Hi.

Neauxlamade is a safe space to freely express myself as I explore motherhood, the arts, and self-love. I share my journey through life, discuss current/hot topics, and much more.

Indescribable Feelings

Indescribable Feelings

This past weekend, I was honored to share my poetry, in spoken word, for the first time. This task was not easy. I've always had a fear of speaking my poetry/writings due to the vulnerability. Now that I've conquered my fear, I decided to start sharing more. So here's a piece I wrote, previously, when imagining how unrequited love feels:

Laying in the dark while my body aches. Feelings aren’t too familiar But I’ve felt them before. The shakes. Sick to my stomach. Adrenaline is running. Intense pain. Like lightening bolts shooting through my veins. I’m fiending. For you. It’s too painful to let go. Of the feelings you give. I need to feel that rush. The high you take me on. Wanting you to be my whole world. Like the solar system. Cause you’re in my soul and system. On this cosmic journey. Shout out to Kanye and Solange too. Yea they’re greats. But not even the greats compare to you.

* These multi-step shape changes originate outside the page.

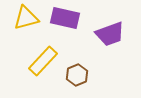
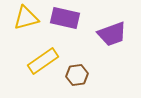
purple trapezoid: moved 2 px right
yellow rectangle: rotated 12 degrees clockwise
brown hexagon: rotated 15 degrees clockwise
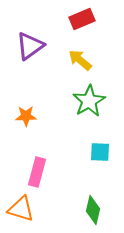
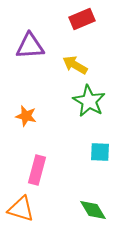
purple triangle: rotated 32 degrees clockwise
yellow arrow: moved 5 px left, 5 px down; rotated 10 degrees counterclockwise
green star: rotated 12 degrees counterclockwise
orange star: rotated 15 degrees clockwise
pink rectangle: moved 2 px up
green diamond: rotated 44 degrees counterclockwise
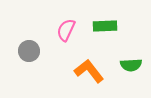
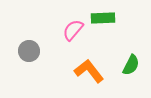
green rectangle: moved 2 px left, 8 px up
pink semicircle: moved 7 px right; rotated 15 degrees clockwise
green semicircle: rotated 60 degrees counterclockwise
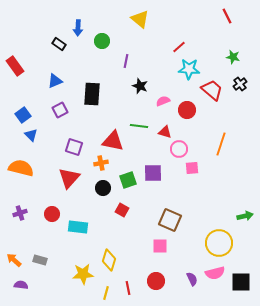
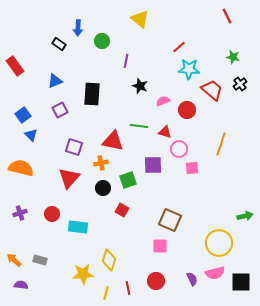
purple square at (153, 173): moved 8 px up
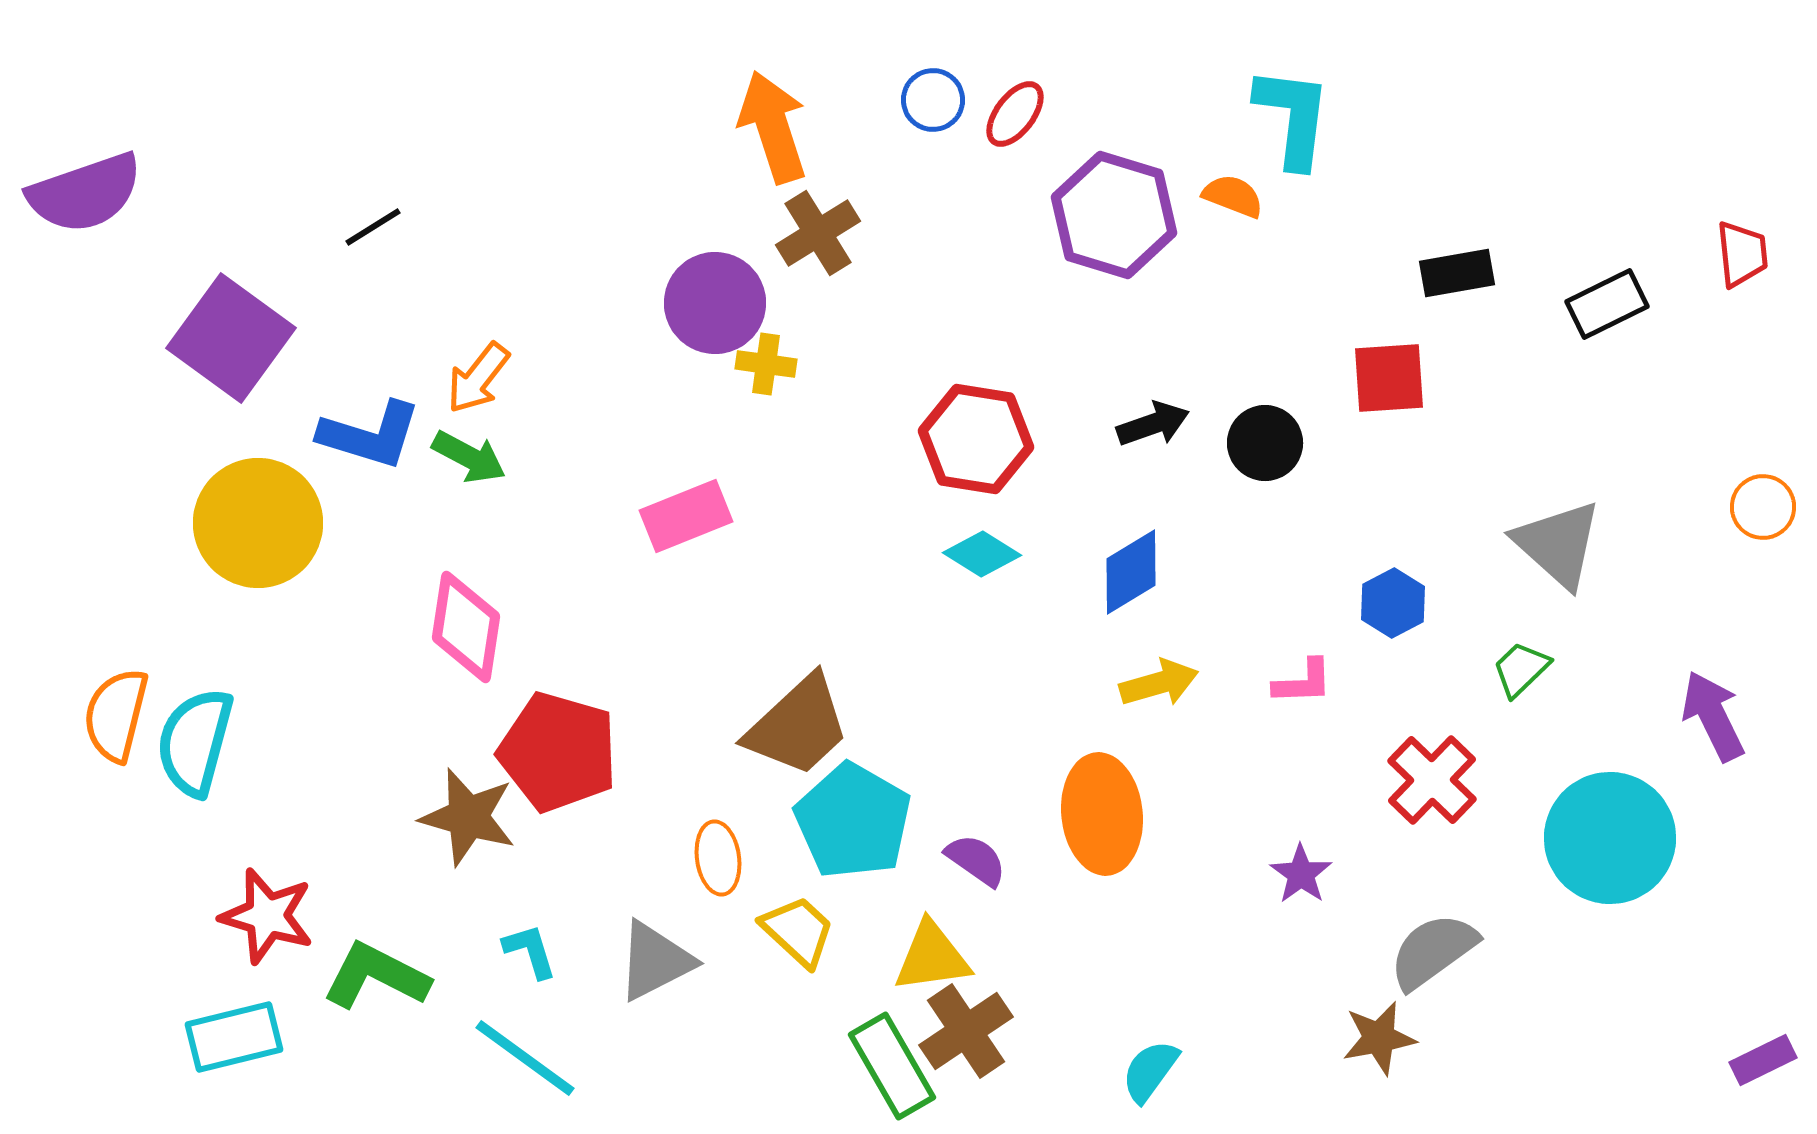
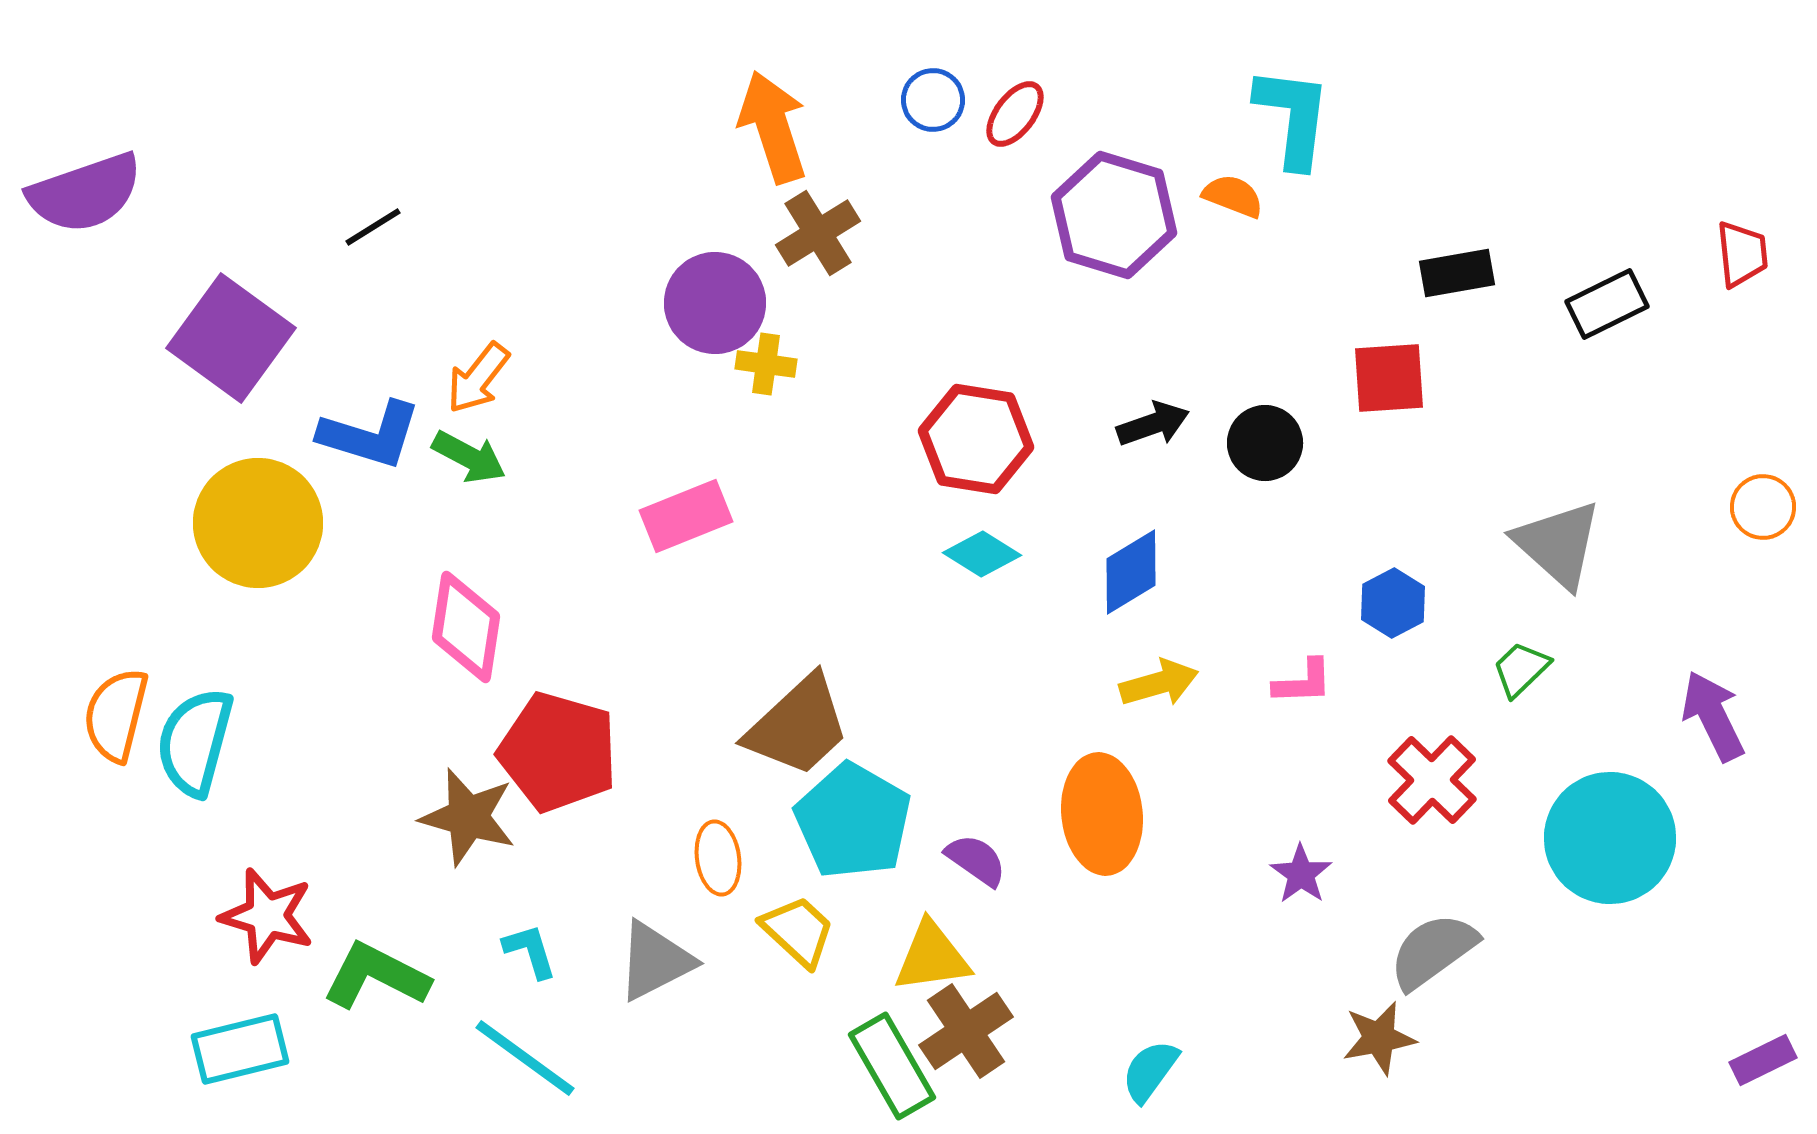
cyan rectangle at (234, 1037): moved 6 px right, 12 px down
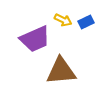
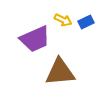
brown triangle: moved 1 px left, 1 px down
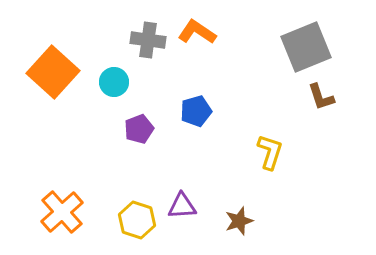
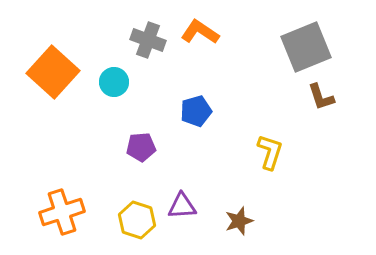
orange L-shape: moved 3 px right
gray cross: rotated 12 degrees clockwise
purple pentagon: moved 2 px right, 18 px down; rotated 16 degrees clockwise
orange cross: rotated 24 degrees clockwise
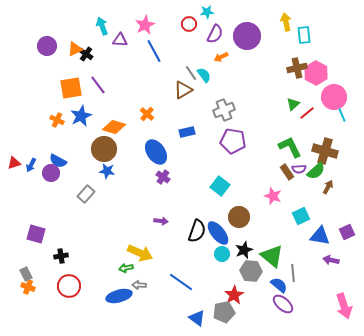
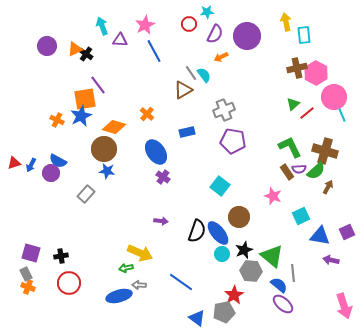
orange square at (71, 88): moved 14 px right, 11 px down
purple square at (36, 234): moved 5 px left, 19 px down
red circle at (69, 286): moved 3 px up
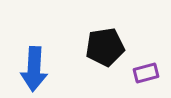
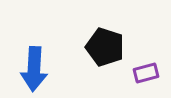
black pentagon: rotated 27 degrees clockwise
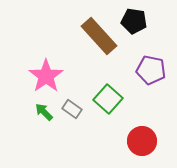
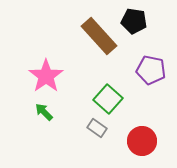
gray rectangle: moved 25 px right, 19 px down
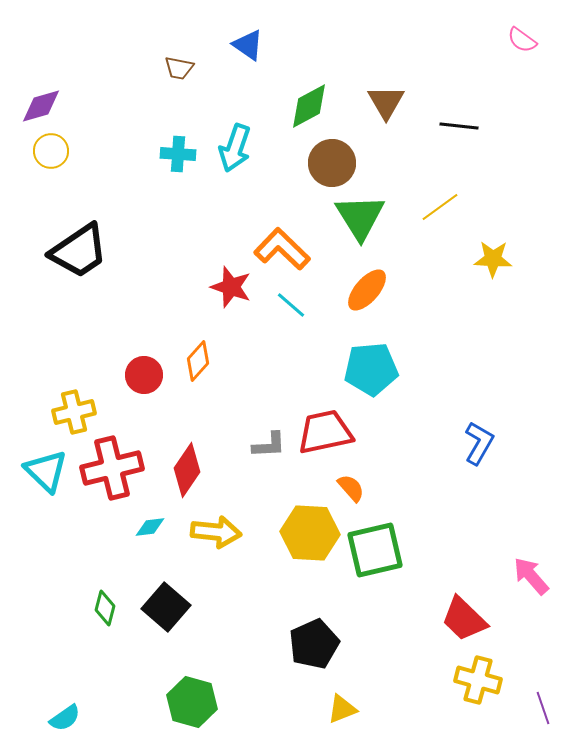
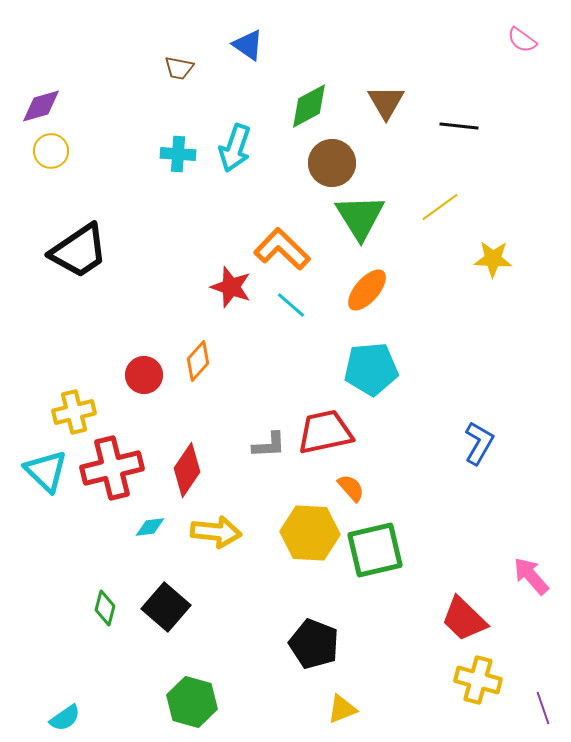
black pentagon at (314, 644): rotated 27 degrees counterclockwise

But when the high subsides and I come to, I wonder why I’m even feeling you. You don’t chase me like they do. You don’t pray for me like he do. You barely check for me. But when you do, nothing compares. The mental stimulation. Slowly strumming my thoughts. Masturbating my mind. Baby, you have full control. Then you taste me. Love me slow and good. Between my legs. Where we hide. Our secret place. But I gotta let go. I gotta be more than the girl you check for when you need a girl to check for. I gotta be more. But none of my logic curves this pain I’m feeling in every vein. The same poison that made me love you, want you. Is killing me. That feeling. The indescribable one that I get when I’m with you. I just want you to feel it for me too. Even if it’s just for a moment in time. A glimpse into what it could be. When THAT feeling is mutual. Is intriguing to me. You’re so intriguing to me. Everyone says you’re darkness that leaves me blind. But even light requires a little darkness to shine. But your darkness is dimming me. So I’m fighting myself because I know we can no longer be.